*** RECORDED INFORMATION ***

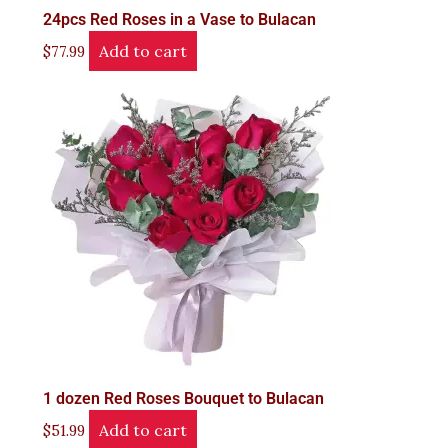
24pcs Red Roses in a Vase to Bulacan
Add to cart
$
77.99
1 dozen Red Roses Bouquet to Bulacan
Add to cart
$
51.99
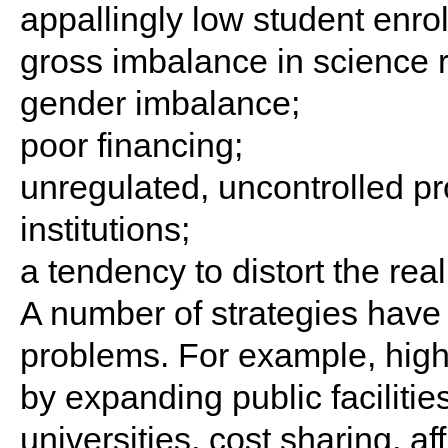
appallingly low student enro
gross imbalance in science rel
gender imbalance;
poor financing;
unregulated, uncontrolled prol
institutions;
a tendency to distort the re
A number of strategies have
problems. For example, high
by expanding public faciliti
universities, cost sharing, a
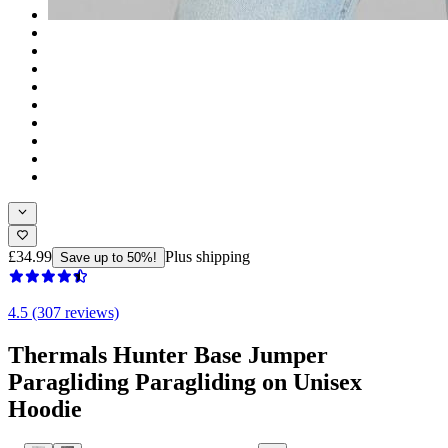
£34.99
Plus shipping
Save up to 50%!
4.5 (307 reviews)
Thermals Hunter Base Jumper
Paragliding Paragliding on Unisex
Hoodie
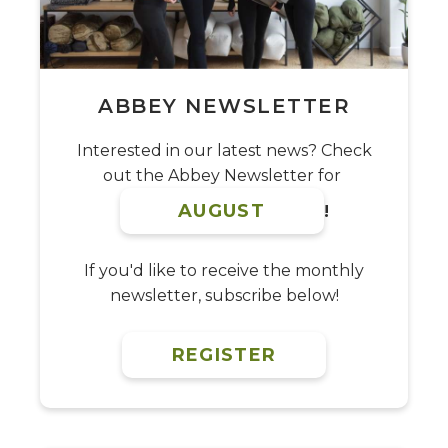
ABBEY NEWSLETTER
Interested in our latest news? Check
out the Abbey Newsletter for
AUGUST
!
If you'd like to receive the monthly
newsletter, subscribe below!
REGISTER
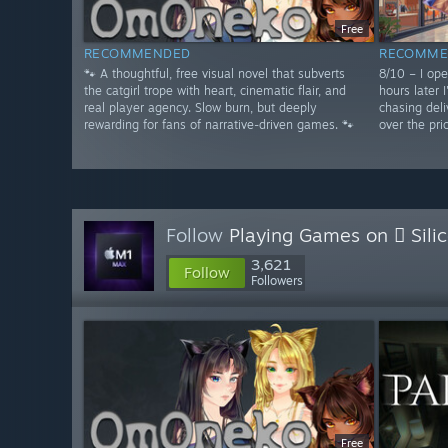
Free
RECOMMENDED
RECOMME
🐾 A thoughtful, free visual novel that subverts
8/10 – I op
the catgirl trope with heart, cinematic flair, and
hours later 
real player agency. Slow burn, but deeply
chasing deli
rewarding for fans of narrative-driven games. 🐾
over the pri
Follow
Playing Games on  Sili
3,621
Follow
Followers
Free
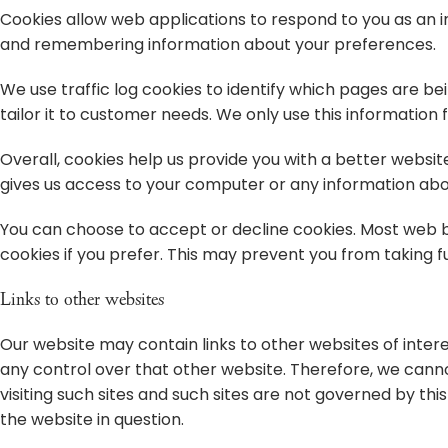
Cookies allow web applications to respond to you as an ind
and remembering information about your preferences.
We use traffic log cookies to identify which pages are be
tailor it to customer needs. We only use this information
Overall, cookies help us provide you with a better websit
gives us access to your computer or any information abou
You can choose to accept or decline cookies. Most web b
cookies if you prefer. This may prevent you from taking f
Links to other websites
Our website may contain links to other websites of intere
any control over that other website. Therefore, we canno
visiting such sites and such sites are not governed by th
the website in question.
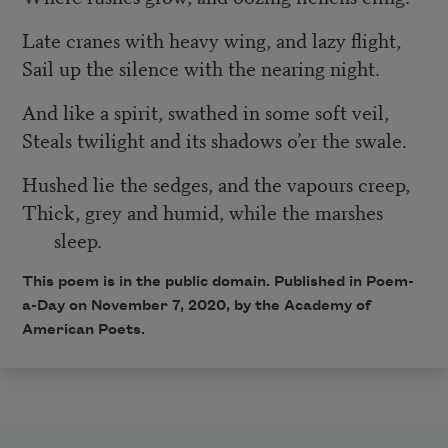
Late cranes with heavy wing, and lazy flight,
Sail up the silence with the nearing night.
And like a spirit, swathed in some soft veil,
Steals twilight and its shadows o’er the swale.
Hushed lie the sedges, and the vapours creep,
Thick, grey and humid, while the marshes
sleep.
This poem is in the public domain. Published in Poem-
a-Day on November 7, 2020, by the Academy of
American Poets.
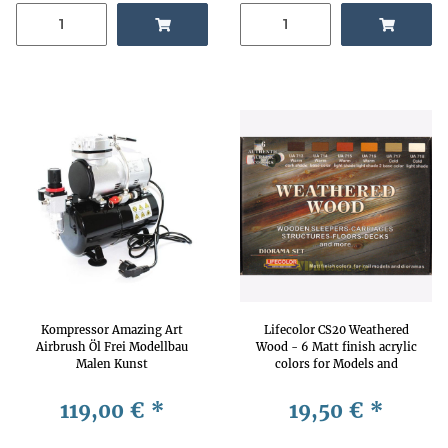
Kompressor Amazing Art
Lifecolor CS20 Weathered
Airbrush Öl Frei Modellbau
Wood - 6 Matt finish acrylic
Malen Kunst
colors for Models and
Dioramas
119,00 €
*
19,50 €
*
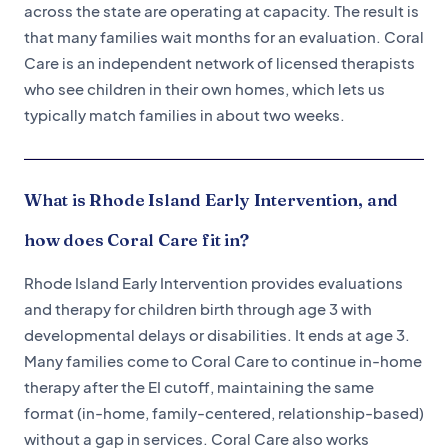
across the state are operating at capacity. The result is
that many families wait months for an evaluation. Coral
Care is an independent network of licensed therapists
who see children in their own homes, which lets us
typically match families in about two weeks.
What is Rhode Island Early Intervention, and
how does Coral Care fit in?
Rhode Island Early Intervention provides evaluations
and therapy for children birth through age 3 with
developmental delays or disabilities. It ends at age 3.
Many families come to Coral Care to continue in-home
therapy after the EI cutoff, maintaining the same
format (in-home, family-centered, relationship-based)
without a gap in services. Coral Care also works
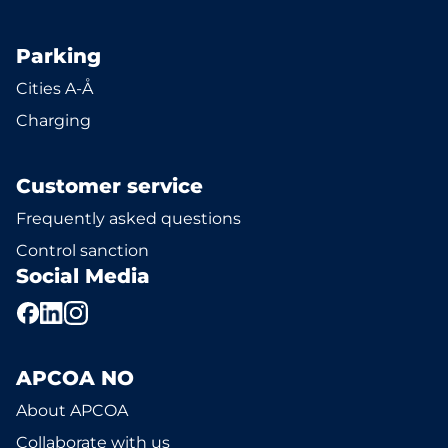
Parking
Cities A-Å
Charging
Customer service
Frequently asked questions
Control sanction
Social Media
APCOA NO
About APCOA
Collaborate with us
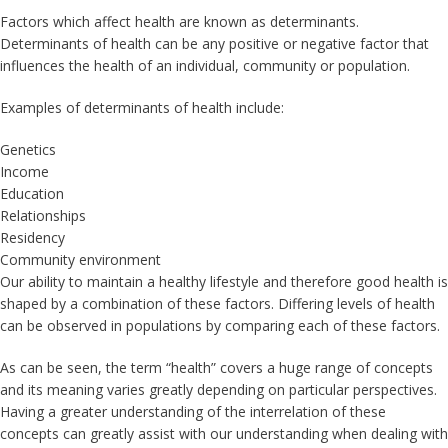
Factors which affect health are known as determinants.
Determinants of health can be any positive or negative factor that
influences the health of an individual, community or population.
Examples of determinants of health include:
Genetics
Income
Education
Relationships
Residency
Community environment
Our ability to maintain a healthy lifestyle and therefore good health is
shaped by a combination of these factors. Differing levels of health
can be observed in populations by comparing each of these factors.
As can be seen, the term “health” covers a huge range of concepts
and its meaning varies greatly depending on particular perspectives.
Having a greater understanding of the interrelation of these
concepts can greatly assist with our understanding when dealing with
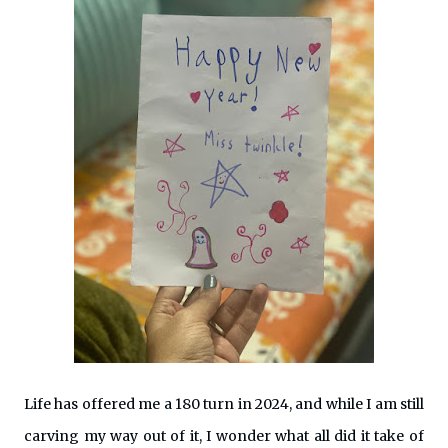
Life has offered me a 180 turn in 2024, and while I am still
carving my way out of it, I wonder what all did it take of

***

* WORK TO COMPLETE *
Give back the material above exactly as it appears, minus the pictures.

* YOUR SOLUTION *
24pcs Red Roses in a Vase to Bulacan
Add to cart
$
77.99
1 dozen Red Roses Bouquet to Bulacan
Add to cart
$
51.99
appallingly low student enro
gross imbalance in science rel
gender imbalance;
poor financing;
unregulated, uncontrolled prol
institutions;
a tendency to distort the re
A number of strategies have
problems. For example, high
by expanding public faciliti
universities, cost sharing, a
£34.99
Plus shipping
Save up to 50%!
4.5 (307 reviews)
Thermals Hunter Base Jumper
Paragliding Paragliding on Unisex
Hoodie
ABBEY NEWSLETTER
Interested in our latest news? Check
out the Abbey Newsletter for
AUGUST
!
If you'd like to receive the monthly
newsletter, subscribe below!
REGISTER
Free
RECOMMENDED
RECOMME
🐾 A thoughtful, free visual novel that subverts
8/10 – I op
the catgirl trope with heart, cinematic flair, and
hours later 
real player agency. Slow burn, but deeply
chasing deli
rewarding for fans of narrative-driven games. 🐾
over the pri
Follow
Playing Games on  Sili
3,621
Follow
Followers
Free
Cookies allow web applications to respond to you as an ind
and remembering information about your preferences.
We use traffic log cookies to identify which pages are be
tailor it to customer needs. We only use this information
Overall, cookies help us provide you with a better websit
gives us access to your computer or any information abou
You can choose to accept or decline cookies. Most web b
cookies if you prefer. This may prevent you from taking f
Links to other websites
Our website may contain links to other websites of intere
any control over that other website. Therefore, we canno
visiting such sites and such sites are not governed by th
the website in question.
Late cranes with heavy wing, and lazy flight,
Sail up the silence with the nearing night.
And like a spirit, swathed in some soft veil,
Steals twilight and its shadows o’er the swale.
Hushed lie the sedges, and the vapours creep,
Thick, grey and humid, while the marshes
sleep.
This poem is in the public domain. Published in Poem-
a-Day on November 7, 2020, by the Academy of
American Poets.
Kompressor Amazing Art
Lifecolor CS20 Weathered
Airbrush Öl Frei Modellbau
Wood - 6 Matt finish acrylic
Malen Kunst
colors for Models and
Dioramas
119,00 €
*
19,50 €
*
across the state are operating at capacity. The result is
that many families wait months for an evaluation. Coral
Care is an independent network of licensed therapists
who see children in their own homes, which lets us
typically match families in about two weeks.
What is Rhode Island Early Intervention, and
how does Coral Care fit in?
Rhode Island Early Intervention provides evaluations
and therapy for children birth through age 3 with
developmental delays or disabilities. It ends at age 3.
Many families come to Coral Care to continue in-home
therapy after the EI cutoff, maintaining the same
format (in-home, family-centered, relationship-based)
without a gap in services. Coral Care also works
Parking
Cities A-Å
Charging
Customer service
Frequently asked questions
Control sanction
Social Media
APCOA NO
About APCOA
Collaborate with us
Factors which affect health are known as determinants.
Determinants of health can be any positive or negative factor that
influences the health of an individual, community or population.
Examples of determinants of health include:
Genetics
Income
Education
Relationships
Residency
Community environment
Our ability to maintain a healthy lifestyle and therefore good health is
shaped by a combination of these factors. Differing levels of health
can be observed in populations by comparing each of these factors.
As can be seen, the term “health” covers a huge range of concepts
and its meaning varies greatly depending on particular perspectives.
Having a greater understanding of the interrelation of these
concepts can greatly assist with our understanding when dealing with
Life has offered me a 180 turn in 2024, and while I am still
carving my way out of it, I wonder what all did it take of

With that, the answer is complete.